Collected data
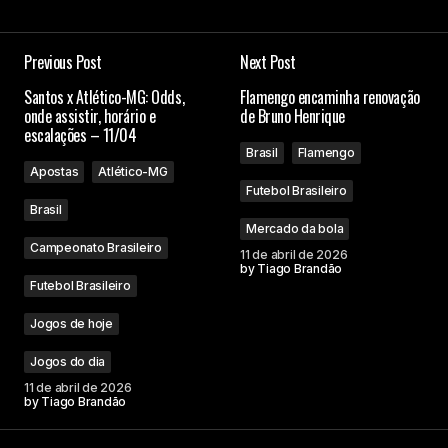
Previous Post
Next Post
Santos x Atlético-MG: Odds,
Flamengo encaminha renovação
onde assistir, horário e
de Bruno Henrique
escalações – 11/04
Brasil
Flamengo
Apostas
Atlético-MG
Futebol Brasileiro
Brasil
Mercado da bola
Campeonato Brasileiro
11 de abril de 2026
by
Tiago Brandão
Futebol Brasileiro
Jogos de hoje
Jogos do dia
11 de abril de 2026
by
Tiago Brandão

# [To do]
Nothing but the lines from the one with "escalações – 11/04" through the last line of the entries should be repeated, and those exactly.

# [Finished exercise]
escalações – 11/04
Brasil
Flamengo
Apostas
Atlético-MG
Futebol Brasileiro
Brasil
Mercado da bola
Campeonato Brasileiro
11 de abril de 2026
by
Tiago Brandão
Futebol Brasileiro
Jogos de hoje
Jogos do dia
11 de abril de 2026
by
Tiago Brandão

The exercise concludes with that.